Like many EAs, I'm a moral anti-realist. This is why I find it frustrating that EAs act as if utilitarianism is self-evident and would be the natural conclusion of any rational person. (I used to be guilty of this.) My view is that morality is largely the product of the whims of history, culture, and psychology. Any attempt to systematize such complex belief systems will necessarily lead to unwanted conclusions. Given anti-realism, I don't know what compels me to "bite bullets" and accept these conclusions. Moral particularism is closest to my current beliefs.

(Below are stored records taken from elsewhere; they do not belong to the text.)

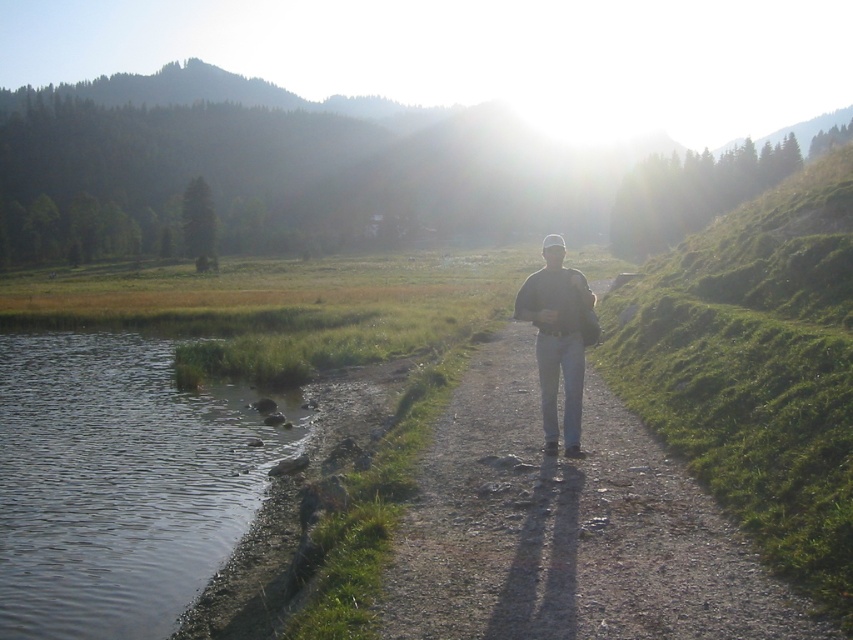 Does dirt/gravel path at center appear on the left side of clear water at lower left?

Incorrect, dirt/gravel path at center is not on the left side of clear water at lower left.

Which is in front, point (688, 504) or point (67, 522)?

Point (688, 504) is more forward.

The image size is (853, 640). I want to click on dirt/gravel path at center, so click(x=567, y=529).

Who is taller, green grassy hillside at center or gray cotton shirt at center?

green grassy hillside at center

Which is below, green grassy hillside at center or gray cotton shirt at center?

gray cotton shirt at center is below.

Which is in front, point (604, 184) or point (555, 282)?

Point (555, 282) is more forward.

The image size is (853, 640). In order to click on green grassy hillside at center in this screenshot , I will do coord(334,172).

Consider the image. Is clear water at lower left taller than gray cotton shirt at center?

Incorrect, clear water at lower left's height is not larger of gray cotton shirt at center's.

Is clear water at lower left positioned at the back of gray cotton shirt at center?

No, it is not.

Who is more distant from viewer, (235, 529) or (543, 394)?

Some specific issues with EA ethics:
- Absurd expected value calculations/Pascal's mugging
- Hypothetically causing harm to individuals for the good of the group. Some utilitarians come up with ways around this (e.g. the reputation cost would outweigh the benefits). But this raises the possibility that in some cases the costs won't outweigh the benefits, and we'll be compelled to do harm to individuals.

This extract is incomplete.